### DATASET ENTRIES

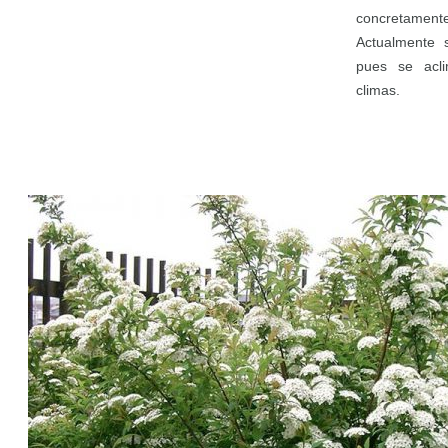
concretam
Actualmente s
pues se acli
climas.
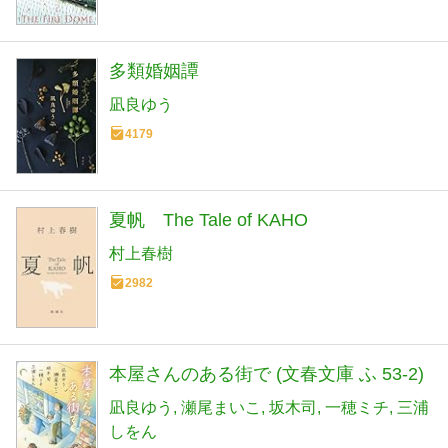
多類婚姻譚
凪良ゆう
4179
夏帆 The Tale of KAHO
村上春樹
2982
本屋さんのある街で (文春文庫 ふ 53-2)
凪良ゆう
瀬尾まいこ
坂木司
一穂ミチ
三浦
しをん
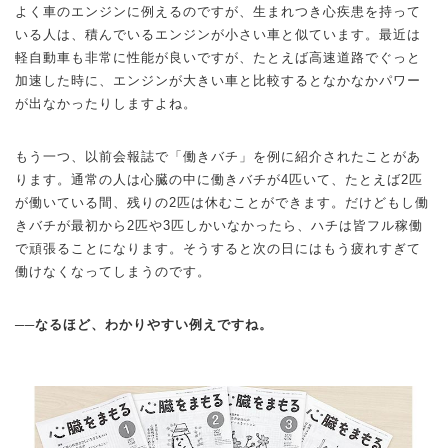
よく車のエンジンに例えるのですが、生まれつき心疾患を持って
いる人は、積んでいるエンジンが小さい車と似ています。最近は
軽自動車も非常に性能が良いですが、たとえば高速道路でぐっと
加速した時に、エンジンが大きい車と比較するとなかなかパワー
が出なかったりしますよね。
もう一つ、以前会報誌で「働きバチ」を例に紹介されたことがあ
ります。通常の人は心臓の中に働きバチが4匹いて、たとえば2匹
が働いている間、残りの2匹は休むことができます。だけどもし働
きバチが最初から2匹や3匹しかいなかったら、ハチは皆フル稼働
で頑張ることになります。そうすると次の日にはもう疲れすぎて
働けなくなってしまうのです。
──なるほど、わかりやすい例えですね。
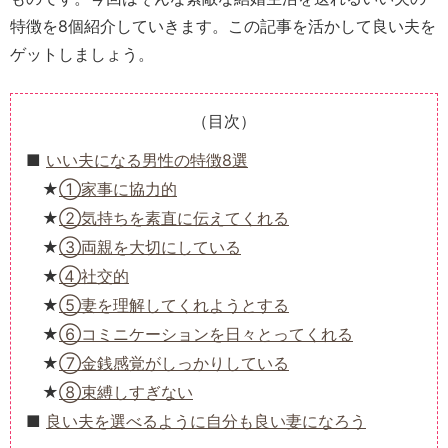
特徴を8個紹介していきます。この記事を活かして良い夫を
ゲットしましょう。
（目次）
いい夫になる男性の特徴8選
①家事に協力的
②気持ちを素直に伝えてくれる
③両親を大切にしている
④社交的
⑤妻を理解してくれようとする
⑥コミニケーションを日々とってくれる
⑦金銭感覚がしっかりしている
⑧束縛しすぎない
良い夫を選べるように自分も良い妻になろう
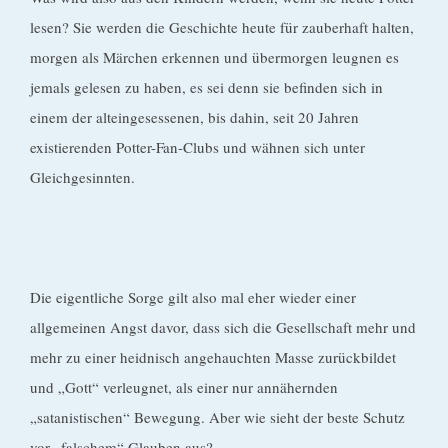
lesen? Sie werden die Geschichte heute für zauberhaft halten,
morgen als Märchen erkennen und übermorgen leugnen es
jemals gelesen zu haben, es sei denn sie befinden sich in
einem der alteingesessenen, bis dahin, seit 20 Jahren
existierenden Potter-Fan-Clubs und wähnen sich unter
Gleichgesinnten.
Die eigentliche Sorge gilt also mal eher wieder einer
allgemeinen Angst davor, dass sich die Gesellschaft mehr und
mehr zu einer heidnisch angehauchten Masse zurückbildet
und „Gott“ verleugnet, als einer nur annähernden
„satanistischen“ Bewegung. Aber wie sieht der beste Schutz
vor „falschem“ Glauben aus?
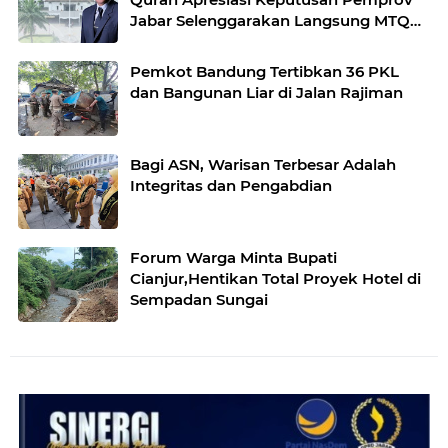
Jabar Selenggarakan Langsung MTQ
Jabar
Pemkot Bandung Tertibkan 36 PKL
dan Bangunan Liar di Jalan Rajiman
Bagi ASN, Warisan Terbesar Adalah
Integritas dan Pengabdian
Forum Warga Minta Bupati
Cianjur,Hentikan Total Proyek Hotel di
Sempadan Sungai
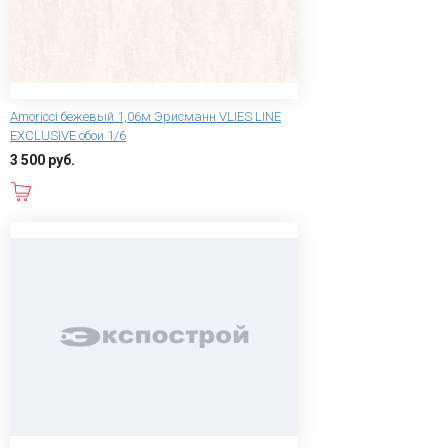
Amoricci бежевый 1,06м Эрисманн VLIES LINE
EXCLUSIVE обои 1/6
3 500 руб.
В корзину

######

#### EXERCISE OBJECTIVE
Before you finish, make sure every line above has been repeated exactly and no picture remains in the copy.

#### ANSWER FOR THIS EXERCISE
concretam
Actualmente s
pues se acli
climas.
多類婚姻譚
凪良ゆう
4179
夏帆 The Tale of KAHO
村上春樹
2982
本屋さんのある街で (文春文庫 ふ 53-2)
凪良ゆう
瀬尾まいこ
坂木司
一穂ミチ
三浦
しをん
よく車のエンジンに例えるのですが、生まれつき心疾患を持って
いる人は、積んでいるエンジンが小さい車と似ています。最近は
軽自動車も非常に性能が良いですが、たとえば高速道路でぐっと
加速した時に、エンジンが大きい車と比較するとなかなかパワー
が出なかったりしますよね。
もう一つ、以前会報誌で「働きバチ」を例に紹介されたことがあ
ります。通常の人は心臓の中に働きバチが4匹いて、たとえば2匹
が働いている間、残りの2匹は休むことができます。だけどもし働
きバチが最初から2匹や3匹しかいなかったら、ハチは皆フル稼働
で頑張ることになります。そうすると次の日にはもう疲れすぎて
働けなくなってしまうのです。
──なるほど、わかりやすい例えですね。
特徴を8個紹介していきます。この記事を活かして良い夫を
ゲットしましょう。
（目次）
いい夫になる男性の特徴8選
①家事に協力的
②気持ちを素直に伝えてくれる
③両親を大切にしている
④社交的
⑤妻を理解してくれようとする
⑥コミニケーションを日々とってくれる
⑦金銭感覚がしっかりしている
⑧束縛しすぎない
良い夫を選べるように自分も良い妻になろう
lesen? Sie werden die Geschichte heute für zauberhaft halten,
morgen als Märchen erkennen und übermorgen leugnen es
jemals gelesen zu haben, es sei denn sie befinden sich in
einem der alteingesessenen, bis dahin, seit 20 Jahren
existierenden Potter-Fan-Clubs und wähnen sich unter
Gleichgesinnten.
Die eigentliche Sorge gilt also mal eher wieder einer
allgemeinen Angst davor, dass sich die Gesellschaft mehr und
mehr zu einer heidnisch angehauchten Masse zurückbildet
und „Gott“ verleugnet, als einer nur annähernden
„satanistischen“ Bewegung. Aber wie sieht der beste Schutz
vor „falschem“ Glauben aus?
Jabar Selenggarakan Langsung MTQ
Jabar
Pemkot Bandung Tertibkan 36 PKL
dan Bangunan Liar di Jalan Rajiman
Bagi ASN, Warisan Terbesar Adalah
Integritas dan Pengabdian
Forum Warga Minta Bupati
Cianjur,Hentikan Total Proyek Hotel di
Sempadan Sungai
Amoricci бежевый 1,06м Эрисманн VLIES LINE
EXCLUSIVE обои 1/6
3 500 руб.
В корзину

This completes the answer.